Recuerdo las miradas más de extrañeza que de odio de esos jóvenes soldados
marroquíes y ahora no sé que mirada echarán a los miles de subsaharianos que se esconden entre los arbustos y pinares de ese monte.
Es probable que los subsaharianos que hoy día han asaltado las vallas de Melilla hayan estado escondidos en las
laderas de ese monte, un laberinto de senderos y caminos de curvas que suele
acabar en la ciudad o en las cercanas costas marroquíes. Lugar de entrenamiento
militar en los años 60, de ocupación militar en los 70-80 y de refugio para
inmigrantes del África negra desde los 90. Cuando leo o escucho las
explicaciones del ministro español de Interior, Jorge Fernández Díaz, sobre la
actuación de la Guardia Civil en el rechazo fronterizo de unos inmigrantes
ilegales que intentaban alcanzar la playa de Ceuta, la otra ciudad gemela
española en África, me encrespo tanto como decían estaban las aguas.
Me irritan esas explicaciones
porque recuerdo muy bien las playas de Melilla, una minúscula franja de arena
desde los pies de las murallas de la vieja fortaleza hasta el puerto moderno y
colosal que el gobierno marroquí ha trazado en la vecina Beni Ansar, en
alargada línea blanca de pesados monolitos de granito, para acosar a la soberanía
española.

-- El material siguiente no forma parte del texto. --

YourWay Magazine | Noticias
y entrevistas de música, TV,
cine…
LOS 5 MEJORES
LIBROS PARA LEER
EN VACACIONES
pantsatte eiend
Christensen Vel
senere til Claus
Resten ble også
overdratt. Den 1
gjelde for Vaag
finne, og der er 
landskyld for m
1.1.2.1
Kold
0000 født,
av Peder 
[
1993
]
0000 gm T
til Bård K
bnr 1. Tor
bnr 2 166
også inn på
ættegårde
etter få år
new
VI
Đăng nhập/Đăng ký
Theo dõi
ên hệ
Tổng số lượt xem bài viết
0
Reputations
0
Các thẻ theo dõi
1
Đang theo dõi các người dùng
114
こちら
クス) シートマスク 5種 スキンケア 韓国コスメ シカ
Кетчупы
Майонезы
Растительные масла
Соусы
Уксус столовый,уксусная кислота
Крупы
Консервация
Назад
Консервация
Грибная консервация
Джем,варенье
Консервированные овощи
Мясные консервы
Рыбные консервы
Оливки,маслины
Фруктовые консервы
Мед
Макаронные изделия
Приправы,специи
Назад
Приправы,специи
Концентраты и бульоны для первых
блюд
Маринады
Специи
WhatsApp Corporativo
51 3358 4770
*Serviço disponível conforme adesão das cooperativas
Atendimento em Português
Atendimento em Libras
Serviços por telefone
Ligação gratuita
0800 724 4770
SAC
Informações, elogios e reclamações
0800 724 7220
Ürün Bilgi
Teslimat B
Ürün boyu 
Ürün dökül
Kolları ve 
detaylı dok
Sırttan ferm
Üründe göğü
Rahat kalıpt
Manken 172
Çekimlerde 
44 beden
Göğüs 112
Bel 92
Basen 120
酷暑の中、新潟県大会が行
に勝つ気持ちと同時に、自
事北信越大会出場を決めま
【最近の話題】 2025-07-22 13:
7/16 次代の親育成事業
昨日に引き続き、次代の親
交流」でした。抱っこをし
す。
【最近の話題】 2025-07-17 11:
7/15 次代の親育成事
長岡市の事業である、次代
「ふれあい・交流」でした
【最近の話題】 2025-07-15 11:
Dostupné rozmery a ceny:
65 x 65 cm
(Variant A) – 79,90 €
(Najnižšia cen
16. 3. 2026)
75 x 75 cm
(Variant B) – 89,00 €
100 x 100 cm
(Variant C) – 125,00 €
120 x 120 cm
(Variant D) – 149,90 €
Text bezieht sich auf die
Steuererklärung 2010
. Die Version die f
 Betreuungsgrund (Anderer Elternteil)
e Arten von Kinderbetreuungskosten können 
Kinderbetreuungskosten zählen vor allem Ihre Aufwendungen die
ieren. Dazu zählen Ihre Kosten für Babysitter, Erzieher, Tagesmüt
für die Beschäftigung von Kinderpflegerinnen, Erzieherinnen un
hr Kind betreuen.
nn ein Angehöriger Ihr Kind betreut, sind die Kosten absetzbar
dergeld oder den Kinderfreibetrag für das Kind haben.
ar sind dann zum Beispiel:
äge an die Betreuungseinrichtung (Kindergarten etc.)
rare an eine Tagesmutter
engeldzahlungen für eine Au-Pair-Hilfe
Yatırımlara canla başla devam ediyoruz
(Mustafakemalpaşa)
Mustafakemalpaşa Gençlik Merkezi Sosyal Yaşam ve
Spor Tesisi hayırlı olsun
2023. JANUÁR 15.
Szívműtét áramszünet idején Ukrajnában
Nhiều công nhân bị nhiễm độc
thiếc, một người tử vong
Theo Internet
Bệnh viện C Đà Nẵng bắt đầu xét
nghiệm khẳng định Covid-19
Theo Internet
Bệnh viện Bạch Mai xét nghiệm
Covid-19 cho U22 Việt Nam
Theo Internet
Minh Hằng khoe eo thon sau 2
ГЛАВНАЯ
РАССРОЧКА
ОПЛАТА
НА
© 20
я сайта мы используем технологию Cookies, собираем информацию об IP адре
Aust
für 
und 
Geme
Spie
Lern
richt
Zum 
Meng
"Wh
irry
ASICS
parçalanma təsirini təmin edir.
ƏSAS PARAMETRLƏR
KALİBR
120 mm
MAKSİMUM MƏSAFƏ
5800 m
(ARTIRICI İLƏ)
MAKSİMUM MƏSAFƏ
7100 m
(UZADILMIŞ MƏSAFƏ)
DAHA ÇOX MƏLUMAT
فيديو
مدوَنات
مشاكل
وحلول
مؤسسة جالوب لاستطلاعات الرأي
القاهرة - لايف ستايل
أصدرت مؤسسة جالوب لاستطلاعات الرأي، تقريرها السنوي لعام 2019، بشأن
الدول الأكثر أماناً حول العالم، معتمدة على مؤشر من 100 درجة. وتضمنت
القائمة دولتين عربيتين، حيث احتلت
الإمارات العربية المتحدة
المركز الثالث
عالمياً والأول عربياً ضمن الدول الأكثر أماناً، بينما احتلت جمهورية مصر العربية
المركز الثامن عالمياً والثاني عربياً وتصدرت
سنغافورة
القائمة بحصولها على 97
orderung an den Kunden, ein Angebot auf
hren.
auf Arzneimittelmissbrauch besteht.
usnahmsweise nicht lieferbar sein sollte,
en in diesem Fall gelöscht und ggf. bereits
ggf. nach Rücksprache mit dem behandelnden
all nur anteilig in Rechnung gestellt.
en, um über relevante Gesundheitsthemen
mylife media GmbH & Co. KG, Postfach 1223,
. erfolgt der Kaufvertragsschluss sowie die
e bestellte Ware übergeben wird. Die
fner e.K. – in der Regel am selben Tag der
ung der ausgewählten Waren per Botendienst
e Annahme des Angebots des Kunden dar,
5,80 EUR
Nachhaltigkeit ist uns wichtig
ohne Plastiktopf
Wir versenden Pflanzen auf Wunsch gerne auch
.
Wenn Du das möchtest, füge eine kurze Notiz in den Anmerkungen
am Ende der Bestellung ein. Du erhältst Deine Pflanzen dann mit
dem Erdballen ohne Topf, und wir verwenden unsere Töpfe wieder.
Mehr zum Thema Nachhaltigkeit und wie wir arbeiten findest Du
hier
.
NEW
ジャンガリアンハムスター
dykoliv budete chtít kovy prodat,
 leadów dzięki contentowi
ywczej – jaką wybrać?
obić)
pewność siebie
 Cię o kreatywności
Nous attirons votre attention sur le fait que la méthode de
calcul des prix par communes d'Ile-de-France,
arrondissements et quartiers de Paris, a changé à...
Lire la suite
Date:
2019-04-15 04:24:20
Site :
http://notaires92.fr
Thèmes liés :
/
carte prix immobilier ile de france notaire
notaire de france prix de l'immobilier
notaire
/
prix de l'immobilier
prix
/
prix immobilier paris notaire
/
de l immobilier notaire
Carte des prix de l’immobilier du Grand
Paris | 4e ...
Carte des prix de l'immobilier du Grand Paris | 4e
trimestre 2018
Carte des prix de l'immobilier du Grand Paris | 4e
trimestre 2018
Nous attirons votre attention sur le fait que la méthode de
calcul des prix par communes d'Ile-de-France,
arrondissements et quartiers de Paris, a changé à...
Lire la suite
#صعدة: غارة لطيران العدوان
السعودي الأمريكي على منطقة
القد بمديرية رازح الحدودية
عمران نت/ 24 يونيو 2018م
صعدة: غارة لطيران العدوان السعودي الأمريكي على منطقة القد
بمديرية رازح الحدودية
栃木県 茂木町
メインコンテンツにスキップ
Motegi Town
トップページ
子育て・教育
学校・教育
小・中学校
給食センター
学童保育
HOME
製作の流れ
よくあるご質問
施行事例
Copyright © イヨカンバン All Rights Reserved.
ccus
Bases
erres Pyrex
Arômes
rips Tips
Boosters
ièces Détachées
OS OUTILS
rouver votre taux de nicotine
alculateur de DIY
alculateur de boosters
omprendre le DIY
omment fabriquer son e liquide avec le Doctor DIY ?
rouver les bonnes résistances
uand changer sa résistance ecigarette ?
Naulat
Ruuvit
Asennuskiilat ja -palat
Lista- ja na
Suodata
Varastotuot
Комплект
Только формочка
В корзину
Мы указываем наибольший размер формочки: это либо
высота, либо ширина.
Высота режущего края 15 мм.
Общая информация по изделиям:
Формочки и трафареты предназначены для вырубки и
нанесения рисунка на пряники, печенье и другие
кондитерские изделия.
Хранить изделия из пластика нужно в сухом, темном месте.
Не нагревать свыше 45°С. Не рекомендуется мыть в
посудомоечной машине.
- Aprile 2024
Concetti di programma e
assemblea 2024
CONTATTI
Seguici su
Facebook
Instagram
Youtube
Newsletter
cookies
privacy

Las zonas de baño, de uso para turistas y bañistas, no son más que
dos o tres playas que no llegan al kilómetro de extensión y la más pegada al
promontorio marroquí estaba (y estará) llena de advertencias de peligro, por
las boyas y redes metálicas sumergidas y por el espigón en el exterior que
delimitan la frontera. No conozco Ceuta, pero debe ser un escenario muy similar. Son advertencias para bañistas o tripulantes de embarcaciones que
velan por su seguridad. Estas personas en el agua, echadas a un mar encrespado
el pasado 6 de febrero, debieron ser tratadas como bañistas a los que socorrer
y no como emigrantes irregulares que intentan cruzar una frontera. Cualquier explicación es
absurda con una quincena de ahogados.